Tais dispositivos consolidam a validade notarial e jurídica da AUTOCURATELA, reconhecendo-a como ato lícito e eficaz dentro do sistema brasileiro.

A formalização da AUTOCURATELA deve ocorrer por escritura pública lavrada em Cartório de Notas, assegurando-se a fé pública e a autenticidade do ato.
O documento poderá conter, dentre outros aspectos:

  • a indicação nominal do futuro curador (ou curadores sucessivos ou compartilhados);
  • as regras e limites para administração de bens e tomada de decisões;
  • instruções específicas sobre cuidados pessoais, preferências de moradia, e orientações quanto ao destino do patrimônio;
  • cláusulas sobre prestação de contas e fiscalização judicial.

No momento em que for instaurado o processo de interdição, caberá ao juiz homologar as disposições contidas na escritura, sempre observando à vontade anteriormente manifestada pelo curatelado

A AUTOCURATELA se consolida como instrumento inovador de planejamento civil e notarial, voltado à preservação da vontade e da dignidade humanas.
Sua adoção reflete a evolução do Direito Privado contemporâneo, que se afasta do paternalismo estatal e se aproxima da autonomia da vontade como eixo central da capacidade civil.

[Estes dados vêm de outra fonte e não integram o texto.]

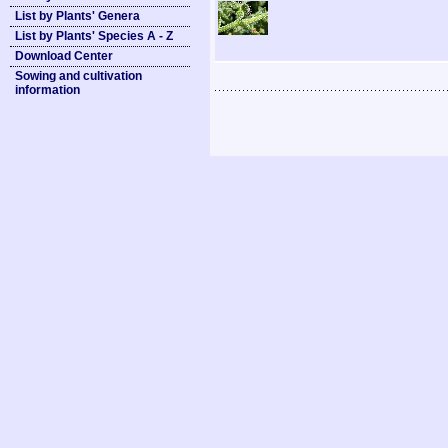
List by Plants' Genera
List by Plants' Species A - Z
Download Center
Sowing and cultivation
information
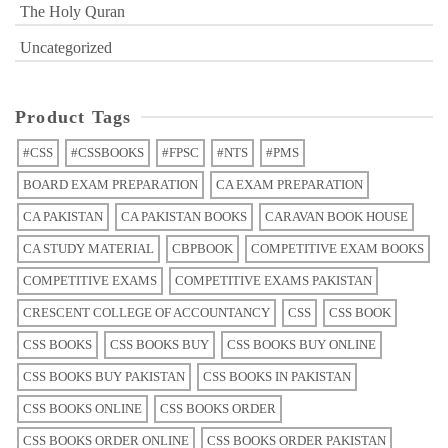
The Holy Quran
Uncategorized
Product Tags
#CSS
#CSSBOOKS
#FPSC
#NTS
#PMS
BOARD EXAM PREPARATION
CA EXAM PREPARATION
CA PAKISTAN
CA PAKISTAN BOOKS
CARAVAN BOOK HOUSE
CA STUDY MATERIAL
CBPBOOK
COMPETITIVE EXAM BOOKS
COMPETITIVE EXAMS
COMPETITIVE EXAMS PAKISTAN
CRESCENT COLLEGE OF ACCOUNTANCY
CSS
CSS BOOK
CSS BOOKS
CSS BOOKS BUY
CSS BOOKS BUY ONLINE
CSS BOOKS BUY PAKISTAN
CSS BOOKS IN PAKISTAN
CSS BOOKS ONLINE
CSS BOOKS ORDER
CSS BOOKS ORDER ONLINE
CSS BOOKS ORDER PAKISTAN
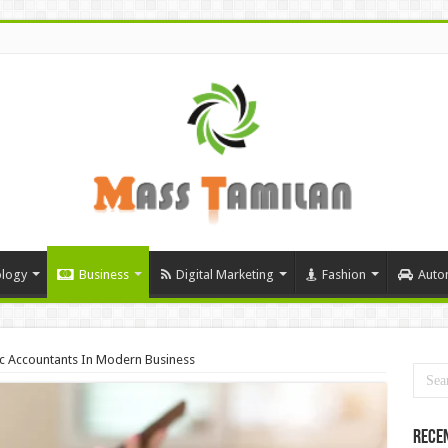
logy
Business
Digital Marketing
Fashion
Auto
ic Accountants In Modern Business
Rece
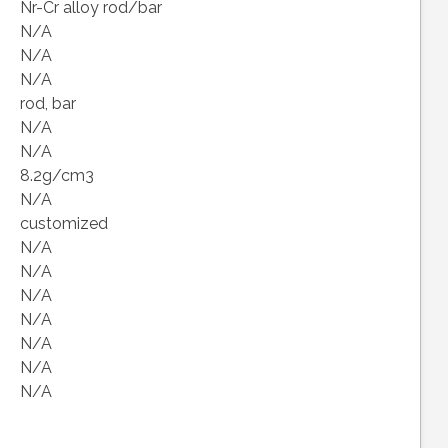
Nr-Cr alloy rod/bar
N/A
N/A
N/A
rod, bar
N/A
N/A
8.2g/cm3
N/A
customized
N/A
N/A
N/A
N/A
N/A
N/A
N/A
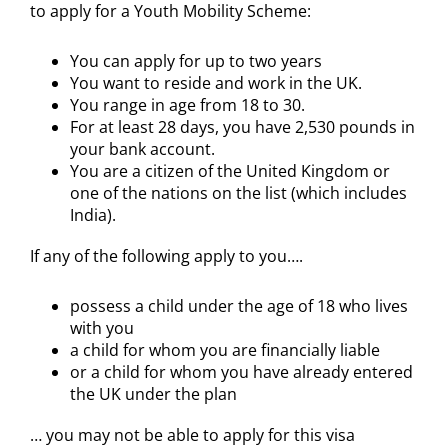
to apply for a Youth Mobility Scheme:
You can apply for up to two years
You want to reside and work in the UK.
You range in age from 18 to 30.
For at least 28 days, you have 2,530 pounds in
your bank account.
You are a citizen of the United Kingdom or
one of the nations on the list (which includes
India).
If any of the following apply to you….
possess a child under the age of 18 who lives
with you
a child for whom you are financially liable
or a child for whom you have already entered
the UK under the plan
… you may not be able to apply for this visa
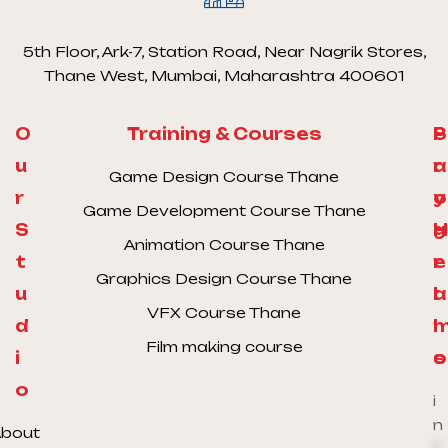
5th Floor, Ark-7, Station Road, Near Nagrik Stores,
Thane West, Mumbai, Maharashtra 400601
O
Training & Courses
S
P
u
a
r
Game Design Course Thane
r
y
o
Game Development Course Thane
S
H
g
Animation Course Thane
t
e
r
Graphics Design Course Thane
u
l
a
VFX Course Thane
d
l
Film making course
i
o
s
o
i
n
bout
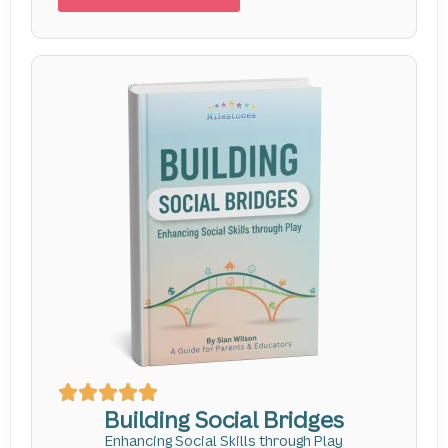
Building Social Bridges
Enhancing Social Skills through Play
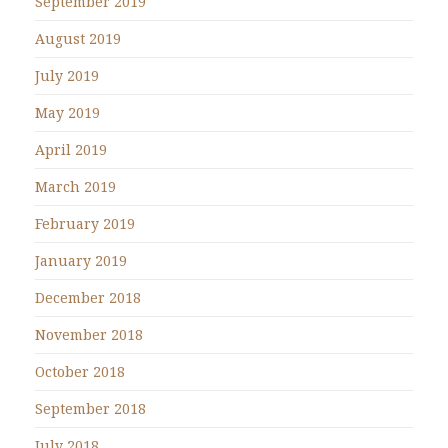
September 2019
August 2019
July 2019
May 2019
April 2019
March 2019
February 2019
January 2019
December 2018
November 2018
October 2018
September 2018
July 2018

Embora ainda carente de previsão legislativa específica, o instituto se mostra plenamente compatível com a ordem jurídica vigente, podendo e devendo ser utilizado como meio legítimo de expressão de liberdade pessoal e proteção patrimonial.

Trata-se, portanto, de um mecanismo extrajudicial de prevenção de riscos, que deve ser elaborado com suporte jurídico especializado, garantindo validade, equilíbrio e segurança na preservação dos interesses empresariais.